Ignorance is an awful thing.
This is what the post looked like on Facebook at the time of writing:
(Source: Facebook screenshot taken on Wed Feb 3 19:23:16 2021 UTC)
The caption in the post read:
Ignorance is an awful thing. Nobody knows until you open your mouth. #hush Jesus spoke Aramaic. The Bible has been translated into English and other languages "honey bunches."
A picture of Greene had this text next to the photo:
Christian Nationalist, Rep. Marjorie Taylor Greene, on why Spanish should not be spoken in a "white Christian nation" like America: If English was good enough for Jesus, it's good enough for us."
There is no record of Greene ever making this comment, and searches of her social media and published reports and videos show no results of her saying that.
The quote has been attributed to several different politicians over the years.

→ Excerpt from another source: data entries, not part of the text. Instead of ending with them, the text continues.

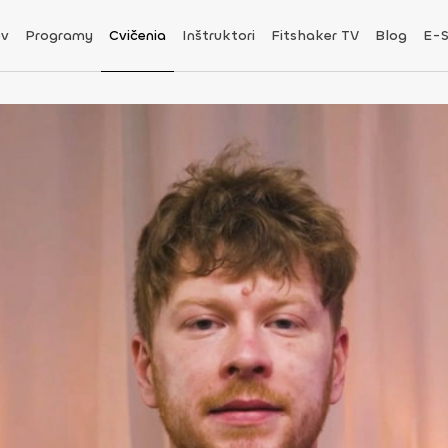
v
Programy
Cvičenia
Inštruktori
Fitshaker TV
Blog
E-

The phrase has been misattributed to "Ma" Ferguson for decades, and former President Jimmy Carter gave a speech in 2001 where he recounted the quote:
Before I talk about promoting peace, I will tell a story that illustrates a basic cause of conflict. There was a hot argument in Texas in the 1920s--one that is still going on in several states, particularly in California--about whether Spanish should be used in the classroom to teach kids who came from Mexico, or whether only English should be permitted. Miriam "Ma" Ferguson had become the state's first woman governor, after her husband, Governor "Pa" Ferguson was impeached. She ended the debate quite quickly when she held up a Bible and proclaimed, "If the King's English was good enough for Jesus Christ, it's good enough for the children of Texas!"
A New York Times article from 1881 titled, "PREACHING ON THE BIBLE; PULPIT OPINIONS OF THE NEW VERSION," has a preacher telling a joke, likely about the Revised Standard Version released in 1880. The article says a preacher told his congregation a joke that ended with, "'What's the matter with the good old King James version?' An old farmer replied. 'That was good enough for St. Paul, and it's good enough for me.'"
Politifact debunked a similar claim about former Rep. Michele Bachmann. She was accused of criticizing a Coca-Cola commercial that had seven languages during an appearance on Fox News.
"If English was good enough for Jesus when he wrote the Bible it should be good enough for Coke," Bachmann was falsely quoted as saying, but the site noted she never made the comment and did not appear on Fox News that day.